Holly Blakey is among the foremost choreographers of her generation and one of the few female choreographers in the UK creating large-scale work. Her practice attends to the honest entanglements of embodied vulnerability, grief, and joy, always rooted in an intersectional trans-feminist frame. As a director and choreographer, she has collaborated with artists including Rosalía, Harry Styles, and Florence + The Machine, and with fashion houses such as Vivienne Westwood, Burberry and Dior, interweaving live and commercial contexts, much of her practice often plays on the relationship between these distinct but not wholly separable worlds. 

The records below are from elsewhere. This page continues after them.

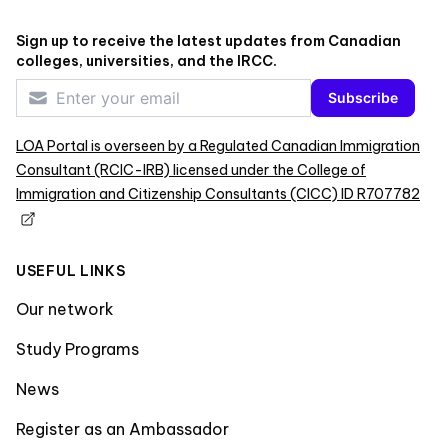
Sign up to receive the latest updates from Canadian
colleges, universities, and the IRCC.
Subscribe
LOA Portal is overseen by a Regulated Canadian Immigration
Consultant (RCIC-IRB) licensed under the College of
Immigration and Citizenship Consultants (CICC) ID R707782
USEFUL LINKS
Our network
Study Programs
News
Register as an Ambassador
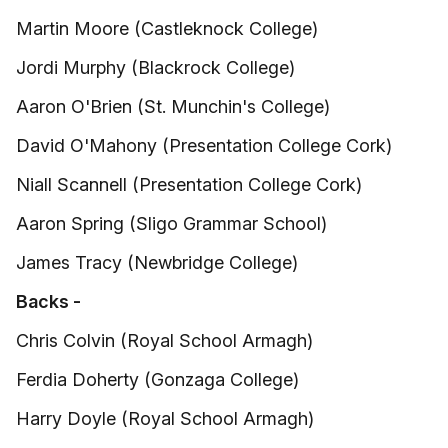
Martin Moore (Castleknock College)
Jordi Murphy (Blackrock College)
Aaron O'Brien (St. Munchin's College)
David O'Mahony (Presentation College Cork)
Niall Scannell (Presentation College Cork)
Aaron Spring (Sligo Grammar School)
James Tracy (Newbridge College)
Backs -
Chris Colvin (Royal School Armagh)
Ferdia Doherty (Gonzaga College)
Harry Doyle (Royal School Armagh)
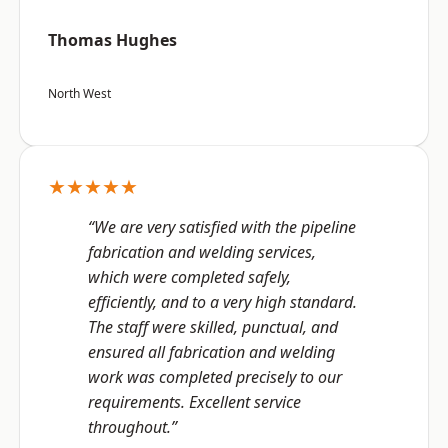
Thomas Hughes
North West
★★★★★
“We are very satisfied with the pipeline
fabrication and welding services,
which were completed safely,
efficiently, and to a very high standard.
The staff were skilled, punctual, and
ensured all fabrication and welding
work was completed precisely to our
requirements. Excellent service
throughout.”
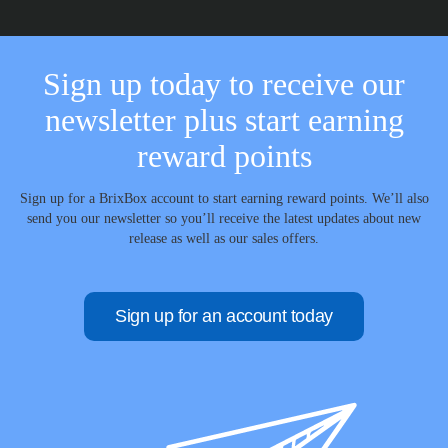
Sign up today to receive our
newsletter plus start earning
reward points
Sign up for a BrixBox account to start earning reward points. We’ll also
send you our newsletter so you’ll receive the latest updates about new
release as well as our sales offers.
Sign up for an account today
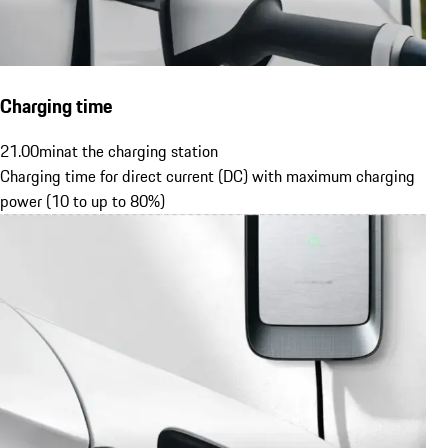
Charging time
21.00
min
at the charging station
Charging time for direct current (DC) with maximum charging
power (10 to up to 80%)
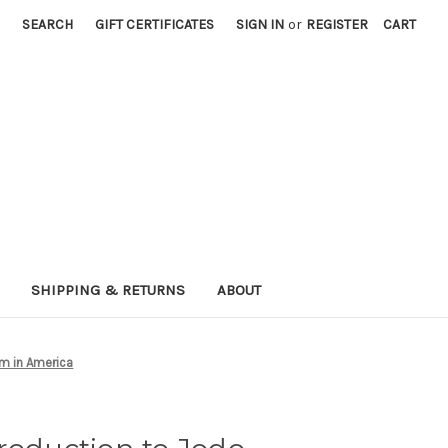
SEARCH
GIFT CERTIFICATES
SIGN IN
or
REGISTER
CART
SHIPPING & RETURNS
ABOUT
m in America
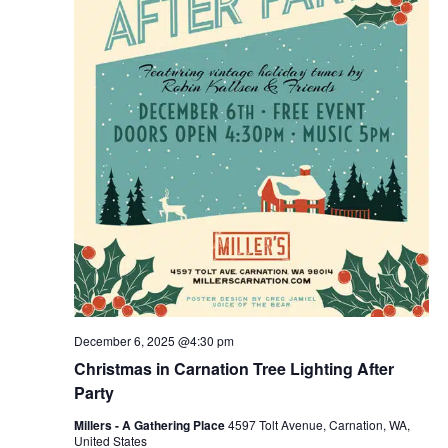
December 6, 2025 @4:30 pm
Christmas in Carnation Tree Lighting After
Party
Millers - A Gathering Place
4597 Tolt Avenue, Carnation, WA,
United States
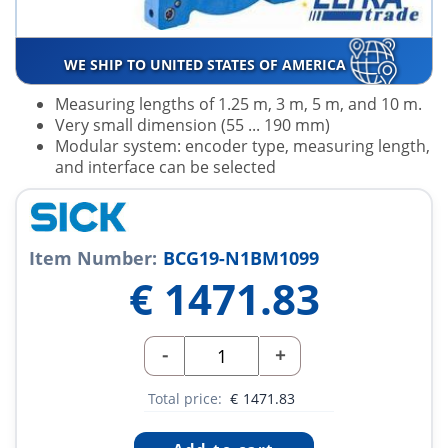
WE SHIP TO UNITED STATES OF AMERICA
Measuring lengths of 1.25 m, 3 m, 5 m, and 10 m.
Very small dimension (55 ... 190 mm)
Modular system: encoder type, measuring length,
and interface can be selected
Item Number:
BCG19-N1BM1099
€
1471.83
-
+
Total price:
€
1471.83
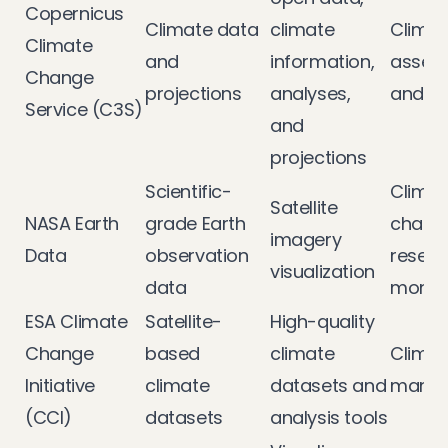
Copernicus
Climate data
climate
Climat
Climate
and
information,
asses
Change
projections
analyses,
and a
Service (C3S)
and
projections
Scientific-
Climat
Satellite
NASA Earth
grade Earth
chang
imagery
Data
observation
resear
visualization
data
monito
ESA Climate
Satellite-
High-quality
Change
based
climate
Climat
Initiative
climate
datasets and
mana
(CCI)
datasets
analysis tools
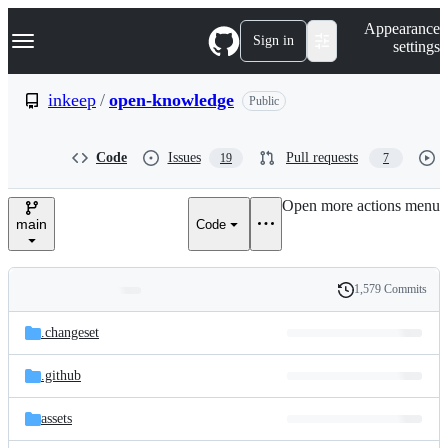
S
Navigation Menu
Appearance
k
Sign in
settings
i
p
t
inkeep
/
open-knowledge
Public
o
c
o
Code
Issues
Pull requests
19
7
n
t
e
Open more actions menu
n
main
Code
t
1,579 Commits
Folders
History
Latest
and
.changeset
commit
files
.github
assets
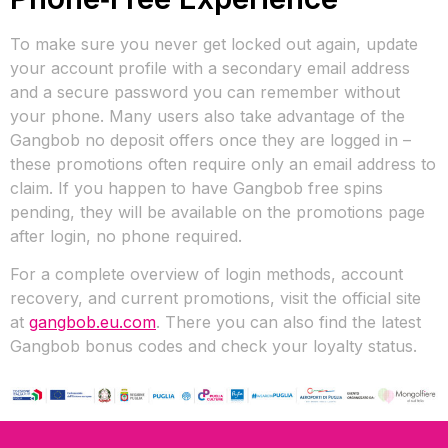
To make sure you never get locked out again, update
your account profile with a secondary email address
and a secure password you can remember without
your phone. Many users also take advantage of the
Gangbob no deposit offers once they are logged in –
these promotions often require only an email address to
claim. If you happen to have Gangbob free spins
pending, they will be available on the promotions page
after login, no phone required.
For a complete overview of login methods, account
recovery, and current promotions, visit the official site
at
gangbob.eu.com
. There you can also find the latest
Gangbob bonus codes and check your loyalty status.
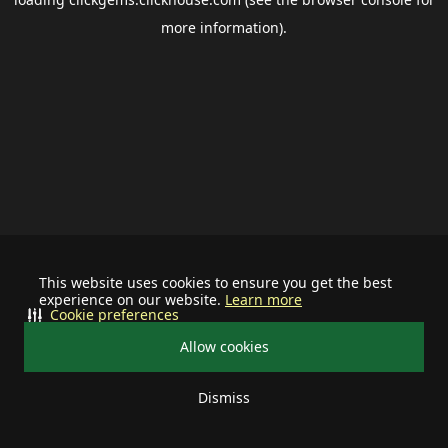
more information).
This website uses cookies to ensure you get the best
experience on our website.
Learn more
Cookie preferences
Allow cookies
Dismiss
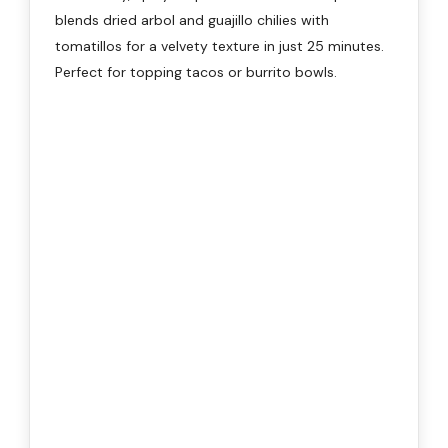
blends dried arbol and guajillo chilies with
tomatillos for a velvety texture in just 25 minutes.
Perfect for topping tacos or burrito bowls.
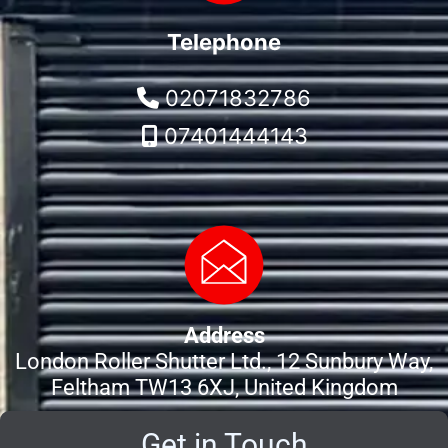
Telephone
02071832786
07401444143
Address
London Roller Shutter Ltd., 12 Sunbury Way,
Feltham TW13 6XJ, United Kingdom
Get in Touch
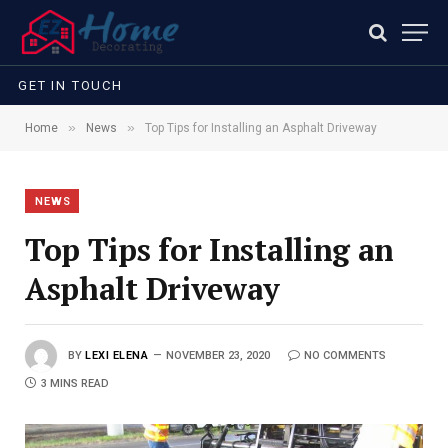
GET IN TOUCH
»
»
Home
News
Top Tips for Installing an Asphalt Driveway
NEWS
Top Tips for Installing an
Asphalt Driveway
BY
LEXI ELENA
NOVEMBER 23, 2020
NO COMMENTS
3 MINS READ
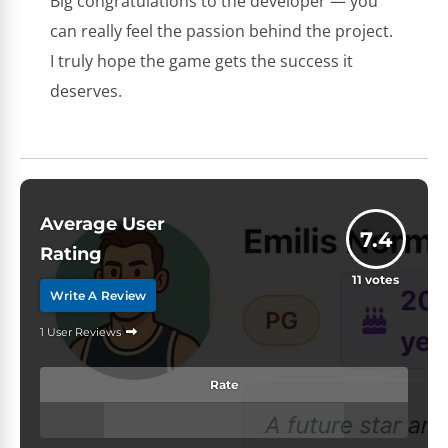
Big congratulations to the developer — you
can really feel the passion behind the project.
I truly hope the game gets the success it
deserves.
Average User
7.4
Rating
11
votes
Write A Review
1 User Reviews
Rate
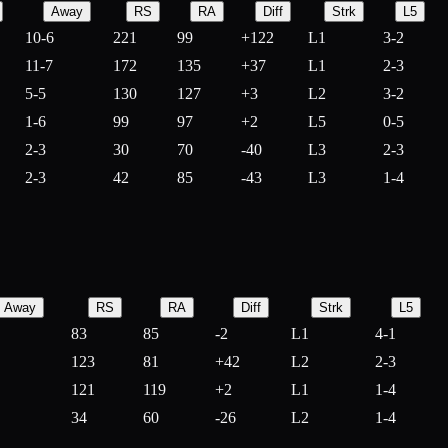
Away
RS
RA
Diff
Strk
L5
10-6
221
99
+
122
L1
3-2
11-7
172
135
+
37
L1
2-3
5-5
130
127
+
3
L2
3-2
1-6
99
97
+
2
L5
0-5
2-3
30
70
-
40
L3
2-3
2-3
42
85
-
43
L3
1-4
Away
RS
RA
Diff
Strk
L5
83
85
-
2
L1
4-1
123
81
+
42
L2
2-3
121
119
+
2
L1
1-4
34
60
-
26
L2
1-4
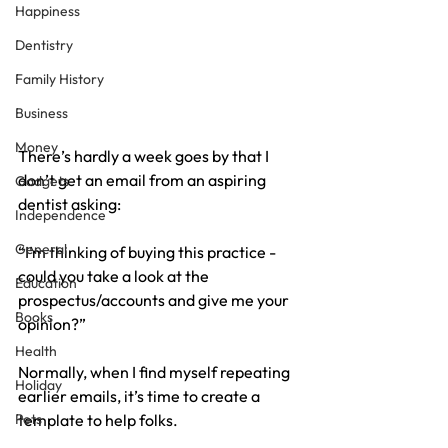
Happiness
Dentistry
Family History
Business
Money
There’s hardly a week goes by that I 
don’t get an email from an aspiring 
Gadgets
dentist asking:
Independence
General
“I’m thinking of buying this practice - 
could you take a look at the 
Education
prospectus/accounts and give me your 
Books
opinion?”
Health
Normally, when I find myself repeating 
Holiday
earlier emails, it’s time to create a 
Pets
template to help folks.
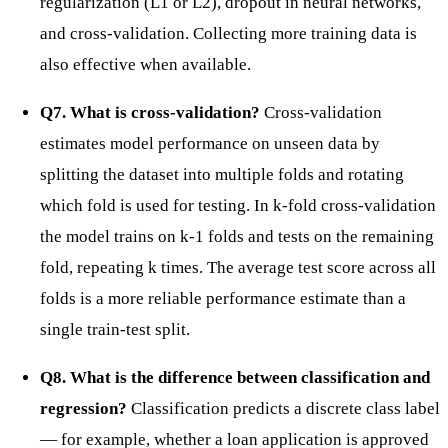
regularization (L1 or L2), dropout in neural networks,
and cross-validation. Collecting more training data is
also effective when available.
Q7. What is cross-validation?
Cross-validation
estimates model performance on unseen data by
splitting the dataset into multiple folds and rotating
which fold is used for testing. In k-fold cross-validation
the model trains on k-1 folds and tests on the remaining
fold, repeating k times. The average test score across all
folds is a more reliable performance estimate than a
single train-test split.
Q8. What is the difference between classification and
regression?
Classification predicts a discrete class label
— for example, whether a loan application is approved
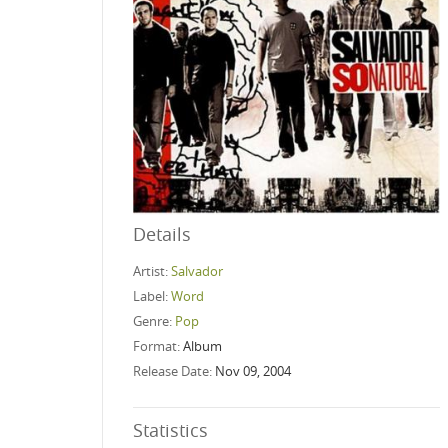
Details
Artist:
Salvador
Label:
Word
Genre:
Pop
Format:
Album
Release Date:
Nov 09, 2004
Statistics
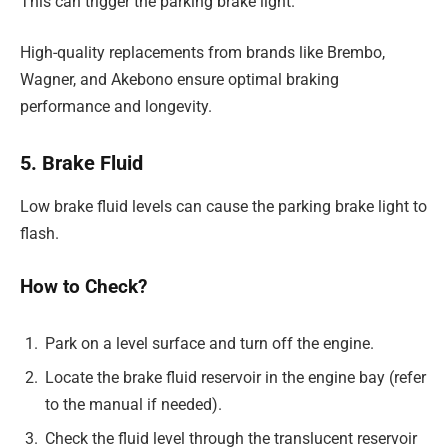
This can trigger the parking brake light.
High-quality replacements from brands like Brembo,
Wagner, and Akebono ensure optimal braking
performance and longevity.
5. Brake Fluid
Low brake fluid levels can cause the parking brake light to
flash.
How to Check?
Park on a level surface and turn off the engine.
Locate the brake fluid reservoir in the engine bay (refer
to the manual if needed).
Check the fluid level through the translucent reservoir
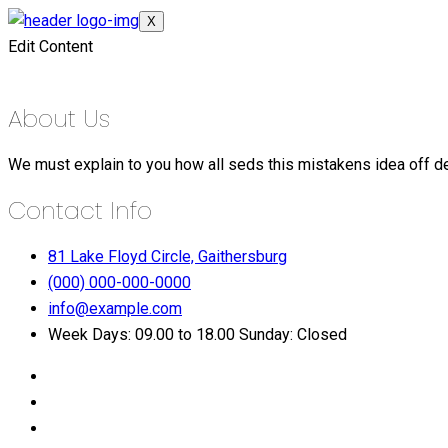
X
Edit Content
About Us
We must explain to you how all seds this mistakens idea off d
Contact Info
81 Lake Floyd Circle, Gaithersburg
(000) 000-000-0000
info@example.com
Week Days: 09.00 to 18.00 Sunday: Closed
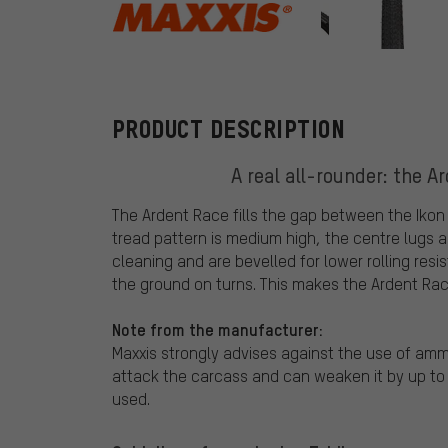
Maxxis
PRODUCT DESCRIPTION
A real all-rounder: the A
The Ardent Race fills the gap between the Ikon a
tread pattern is medium high, the centre lugs 
cleaning and are bevelled for lower rolling resi
the ground on turns. This makes the Ardent Race 
Note from the manufacturer:
Maxxis strongly advises against the use of a
attack the carcass and can weaken it by up t
used.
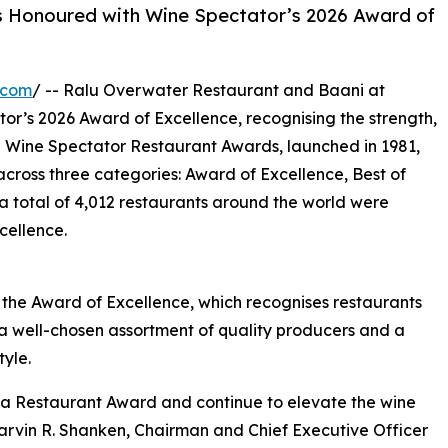
s Honoured with Wine Spectator’s 2026 Award of
.com
/ -- Ralu Overwater Restaurant and Baani at
r’s 2026 Award of Excellence, recognising the strength,
e Wine Spectator Restaurant Awards, launched in 1981,
across three categories: Award of Excellence, Best of
 total of 4,012 restaurants around the world were
cellence.
he Award of Excellence, which recognises restaurants
th a well-chosen assortment of quality producers and a
tyle.
 a Restaurant Award and continue to elevate the wine
arvin R. Shanken, Chairman and Chief Executive Officer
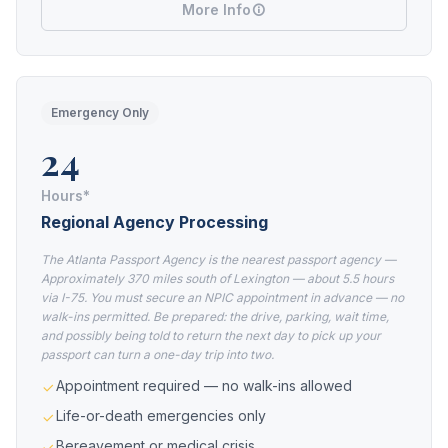
More Info
Emergency Only
24
Hours*
Regional Agency Processing
The Atlanta Passport Agency is the nearest passport agency —
Approximately 370 miles south of Lexington — about 5.5 hours
via I-75. You must secure an NPIC appointment in advance — no
walk-ins permitted. Be prepared: the drive, parking, wait time,
and possibly being told to return the next day to pick up your
passport can turn a one-day trip into two.
Appointment required — no walk-ins allowed
Life-or-death emergencies only
Bereavement or medical crisis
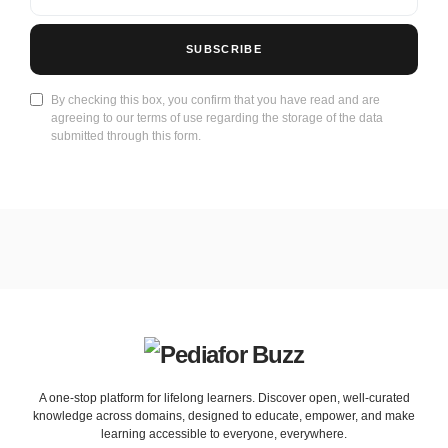
SUBSCRIBE
By checking this box, you confirm that you have read and are
agreeing to our terms of use regarding the storage of the data
submitted through this form.
A one-stop platform for lifelong learners. Discover open, well-curated
knowledge across domains, designed to educate, empower, and make
learning accessible to everyone, everywhere.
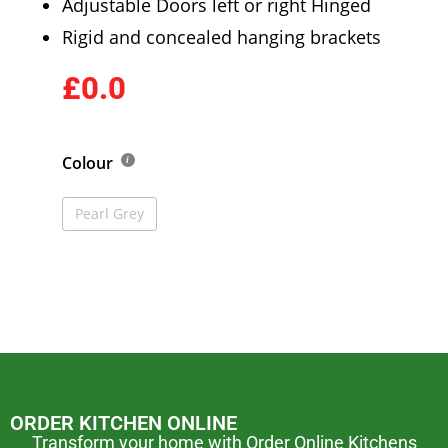
Adjustable Doors left or right Hinged
Rigid and concealed hanging brackets
£0.0
Colour
Pearl Grey
ORDER KITCHEN ONLINE
Transform your home with Order Online Kitchens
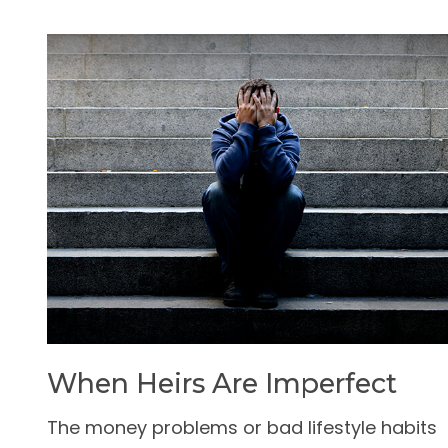
When Heirs Are Imperfect
The money problems or bad lifestyle habits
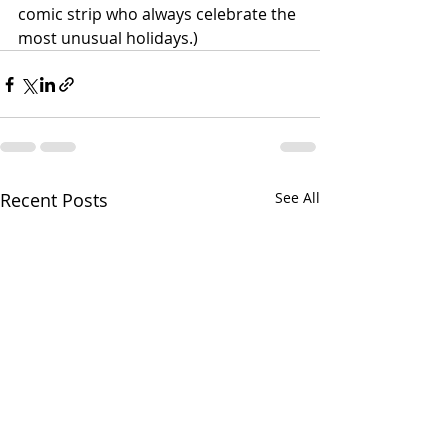
comic strip who always celebrate the 
most unusual holidays.)
Recent Posts
See All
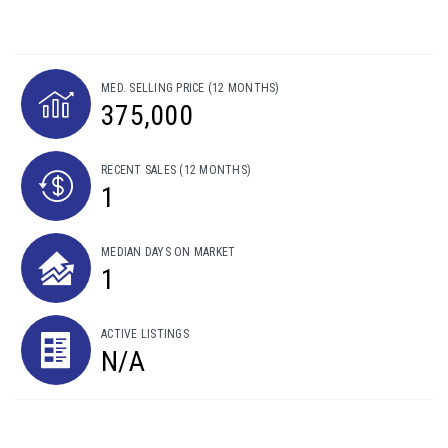
MED. SELLING PRICE
(12 MONTHS)
375,000
RECENT SALES
(12 MONTHS)
1
MEDIAN DAYS ON MARKET
1
ACTIVE LISTINGS
N/A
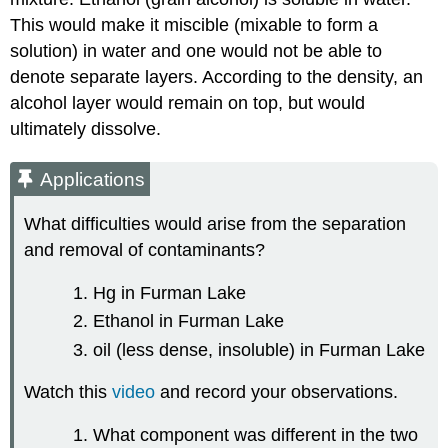
This would make it miscible (mixable to form a
solution) in water and one would not be able to
denote separate layers. According to the density, an
alcohol layer would remain on top, but would
ultimately dissolve.
Applications
What difficulties would arise from the separation
and removal of contaminants?
Hg in Furman Lake
Ethanol in Furman Lake
oil (less dense, insoluble) in Furman Lake
Watch this
video
and record your observations.
What component was different in the two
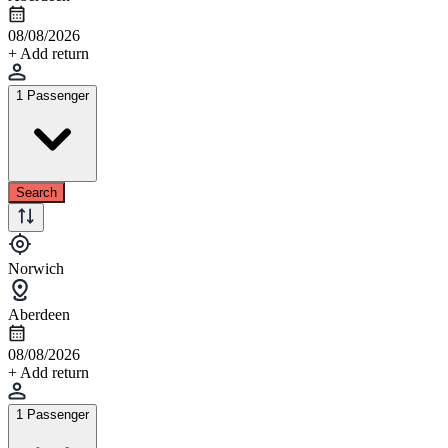
08/08/2026
+ Add return
1 Passenger
Search
Norwich
Aberdeen
08/08/2026
+ Add return
1 Passenger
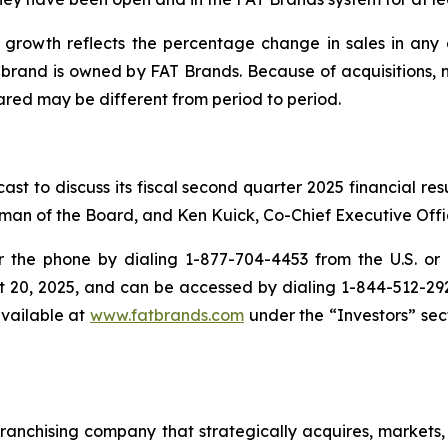
growth reflects the percentage change in sales in any g
e brand is owned by FAT Brands. Because of acquisitions, 
red may be different from period to period.
st to discuss its fiscal second quarter 2025 financial re
man of the Board, and Ken Kuick, Co-Chief Executive Offic
the phone by dialing 1-877-704-4453 from the U.S. or 1
t 20, 2025, and can be accessed by dialing 1-844-512-2921 
available at
www.fatbrands.com
under the “Investors” sect
anchising company that strategically acquires, markets,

Blakey has been creating ensemble works since 2015, when she presented Some Greater Class with Hales Gallery and Southbank Centre. Lo, a new large scale work is a dark, embodied fairy tale exploring how failure, forgetting, and imagination can become sites of creative power. It represents a significant evolution in the scale and ambition of Blakey’s live performance work and is in development for 2026/27.

Blakey is a recipient of a UK MVA award for her work on Delilah (Florence and the Machine) for ‘Best Choreography in a Video’. That same year she was also nominated as ‘Best New Director’.

After the world premiere of ‘Cowpuncher’ (2018) - a commission to reopen Southbank Centre’s Queen Elizabeth Hall - Blakey presented ‘Cowpuncher My Ass’ (2020), a sequel to the previous, costumed by Vivienne Westwood and scored by Mica Levi. The show and its sequels ran for five years, closing to a sold out Royal Festival Hall with accompaniment from a twenty piece string orchestra from London Contemporary Orchestra.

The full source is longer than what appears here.